A Series of Examples

Author

David Boddie <david@boddie.org.uk>

Latest change: 2003-05-18

Abstract

This document was written to demonstrate the facilities provided by the xhtmlhook module for packaging example code within a hypertext document. A number of examples are included which illustrate the use of various classes applied to XHTML element in marking up text for execution by a Python interpreter. The reader is expected to be using a suitable tool for creating XHTML (ideally 1.1) documents such as the W3C Amaya browser.

Introduction

The xhtmlhook module is an import hook for the standard Python interpreter which allows the user and developer to write their programs using an XHTML-capable browser, such as Amaya, or present code in a form readable to both humans and the interpreter. In addition, the module also provides facilities for importing modules hosted on remote servers; this is a natural extension to the original purpose of the module.
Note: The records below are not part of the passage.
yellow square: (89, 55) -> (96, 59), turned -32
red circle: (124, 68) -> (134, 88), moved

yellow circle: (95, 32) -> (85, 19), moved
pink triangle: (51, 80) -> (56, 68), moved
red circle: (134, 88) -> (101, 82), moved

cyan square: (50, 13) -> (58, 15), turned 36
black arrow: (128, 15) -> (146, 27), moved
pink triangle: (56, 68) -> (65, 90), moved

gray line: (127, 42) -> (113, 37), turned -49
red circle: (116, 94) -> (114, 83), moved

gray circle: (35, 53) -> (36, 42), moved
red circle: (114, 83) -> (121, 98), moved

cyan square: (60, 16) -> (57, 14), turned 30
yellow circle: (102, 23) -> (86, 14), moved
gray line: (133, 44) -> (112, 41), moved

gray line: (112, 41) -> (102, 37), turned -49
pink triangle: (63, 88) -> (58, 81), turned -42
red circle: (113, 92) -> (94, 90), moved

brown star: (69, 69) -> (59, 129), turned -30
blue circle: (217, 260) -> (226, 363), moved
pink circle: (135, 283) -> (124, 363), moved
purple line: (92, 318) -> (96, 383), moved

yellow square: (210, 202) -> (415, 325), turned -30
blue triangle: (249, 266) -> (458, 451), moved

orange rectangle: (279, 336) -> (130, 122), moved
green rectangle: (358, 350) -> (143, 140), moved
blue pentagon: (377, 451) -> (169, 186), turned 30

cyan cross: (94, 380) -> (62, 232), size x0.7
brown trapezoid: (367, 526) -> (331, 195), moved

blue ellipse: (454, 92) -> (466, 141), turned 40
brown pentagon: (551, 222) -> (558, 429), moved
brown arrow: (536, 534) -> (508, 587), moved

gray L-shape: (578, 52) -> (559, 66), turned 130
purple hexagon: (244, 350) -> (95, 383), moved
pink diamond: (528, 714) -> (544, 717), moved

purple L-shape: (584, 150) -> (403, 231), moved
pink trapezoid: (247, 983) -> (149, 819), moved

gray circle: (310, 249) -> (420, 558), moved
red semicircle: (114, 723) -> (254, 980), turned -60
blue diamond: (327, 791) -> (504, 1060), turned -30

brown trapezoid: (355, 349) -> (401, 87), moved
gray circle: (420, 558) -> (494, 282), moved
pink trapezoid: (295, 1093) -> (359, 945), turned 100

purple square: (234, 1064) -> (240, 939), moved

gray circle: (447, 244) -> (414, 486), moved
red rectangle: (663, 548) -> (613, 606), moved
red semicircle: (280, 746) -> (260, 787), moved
Typically, a single XHTML file with the suffix ".html", will contain source code for a single Python module. The code is included in special class of preformatted text nodes, comments and docstrings are presented in similar classes of paragraph nodes; these special classes distinguish between ordinary text, readable for humans only, and text which is to be run by the interpreter.

Ignoring the lack of suitable programming editor features in web browsers, the case of one file per module is satisfactory for the development of new modules. However, one might wish to amalgamate a number of modules into a single document or convert a series of programming examples in a tutorial (like this one) so that a single document can contain a series of separate programs for the user to try. The xhtmlhook module allows an author to name sections of the document, grouping sections of code into separate submodules. Although not a wholly satisfactory solution, it is reasonable approach to take given the framework within which the module has to work.

This document will begin by introducing the reader to the basic features of the module, explaining how to include source code, comments and docstrings to documents. The inclusion of submodules and the possibility of remote importing is discussed later in this document.

Installing the module

Having downloaded and installed the archive containing the xhtmlhook module, it will be obvious that there is no Python source code for the module. Instead, there are two files called "xhtmlhook.html" and "bootstrap.py" along with the usual "setup.py" script. This setup script is run with, for example,

python setup.py build

producing a file called "xhtmlhook.py" in the process. This file is installed using the command line

python setup.py install

or similar. This installation procedure will ask whether the xhtmlhook module is to be automatically loaded by the Python interpreter every time it starts up; unless you are familiar with the site module's purpose and the use of the sitecustomize module, you should probably not allow this.

Using the module

[See module: Usage]

Find a directory containing some XHTML documents containing Python programs (the "Doc" directory in the xhtmlhook distribution is a good place to start) and start a Python interpreter in a shell or equivalent interactive environment.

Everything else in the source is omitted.